Databases Reference
In-Depth Information
FIGURE 4-12
The hard drive assembly is serviceable only inside a high-technology clean room. Opening the
cover on a hard disk drive will void the warranty. The drive platter rotates around a spindle and
is powered by a spindle motor. A drive is made up of several platters that are stacked. Each platter is
double-sided and coated with a magnetic oxide.
Data is physically read and written by a hard drive head. Each drive platter has a dedicated drive head.
An actuator arm houses all the drive heads, and a magnetic actuator moves the arm. You can think of
a hard drive as a record player. The platter spins and the head reads and writes data. Unlike a record
player, however, the disk drive head can move back and forth. The head actually rides just above the
disk surface on a cushion of high-pressure air that is created when the platter spins at high speed.
SATA disk drives provide commodity storage. They offer much larger capacity than FC or SAS drives.
At the time of this writing, SATA drives are available with a capacity of three terabytes (3TB). SATA
drives spin at lower speeds — 5,400 to 7,200 RPM. They are sold for both the consumer and the
enterprise markets. Enterprise drives are designed for more continuous use and higher reliability.
Both FC and SAS drives are considered enterprise-class disk drives. They are available in 7,200,
10,000, and 15,000 RPM models. With the exception of Nearline SAS (NL-SAS) drives, these disk
drives are generally lower in capacity than SATA disk drives. SAS 6GB/s drives are displacing Fibre
Channel 4GB/s drives in the marketplace.
Modern SAS drives are manufactured in a 2.52 form factor, unlike the traditional 3.52 form factor
of Fibre Channel and SATA drives. This smaller drive enables more disk drives to be housed in a
given space. NL-SAS drives offer a high-reliability enterprise SATA drive with a SAS interface.
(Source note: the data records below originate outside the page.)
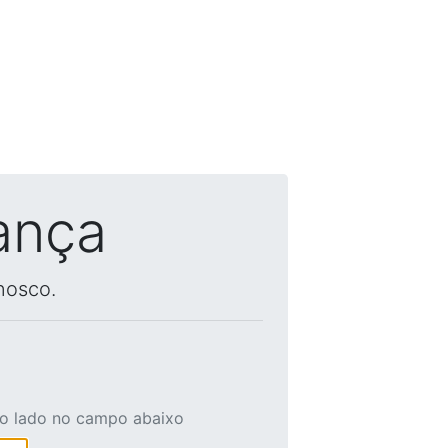
ança
nosco.
ao lado no campo abaixo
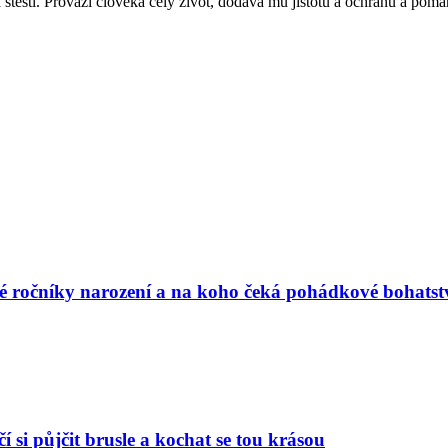
 štěstí. Provází člověka celý život, dodává mu jistotu a ochranu a pomá
vé ročníky narození a na koho čeká pohádkové bohatst
í si půjčit brusle a kochat se tou krásou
The logic board governs how the disk operates. Each disk contains buffers, and some disk drives con-
tain cache. For the proper operation of SQL Server write-ahead logging, volatile cache must be bypassed
for write operations. Most array vendors will guarantee cached data with battery backing. When using
disks directly in a JBOD, it is important to ensure that they meet SQL Server reliability requirements.
A disk drive is made of both electronic and mechanical components. When data is read sequentially,
the drive can read it as fast as the drive spins. When the data needs to be accessed out of order, the
head needs to move to the appropriate track. Head movement, or seeking, is not instantaneous.